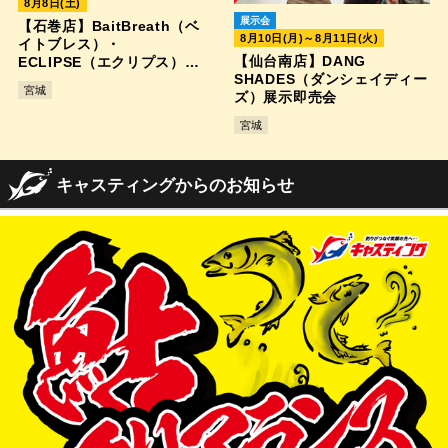
8月8日(土)
展示会
【石巻店】BaitBreath（ベ
8月10日(月)～8月11日(火)
イトブレス）・
【仙台南店】DANG
ECLIPSE（エクリプス）合
SHADES（ダンシェイディー
同展示受注会
宮城
ズ）展示即売会
宮城
キャスティングからのお知らせ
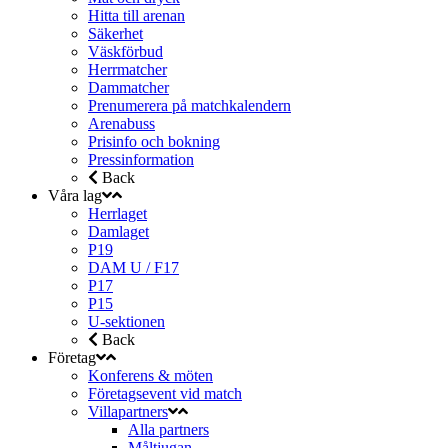
Hitta till arenan
Säkerhet
Väskförbud
Herrmatcher
Dammatcher
Prenumerera på matchkalendern
Arenabuss
Prisinfo och bokning
Pressinformation
Back
Våra lag
Herrlaget
Damlaget
P19
DAM U / F17
P17
P15
U-sektionen
Back
Företag
Konferens & möten
Företagsevent vid match
Villapartners
Alla partners
Måltjugan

◆ ◆ ◆ ◆ ◆

Repeat each line above exactly as it reads, omitting any pictures.

8月8日(土)
展示会
【石巻店】BaitBreath（ベ
8月10日(月)～8月11日(火)
イトブレス）・
【仙台南店】DANG
ECLIPSE（エクリプス）合
SHADES（ダンシェイディー
同展示受注会
宮城
ズ）展示即売会
宮城
キャスティングからのお知らせ
Hitta till arenan
Säkerhet
Väskförbud
Herrmatcher
Dammatcher
Prenumerera på matchkalendern
Arenabuss
Prisinfo och bokning
Pressinformation
Back
Våra lag
Herrlaget
Damlaget
P19
DAM U / F17
P17
P15
U-sektionen
Back
Företag
Konferens & möten
Företagsevent vid match
Villapartners
Alla partners
Måltjugan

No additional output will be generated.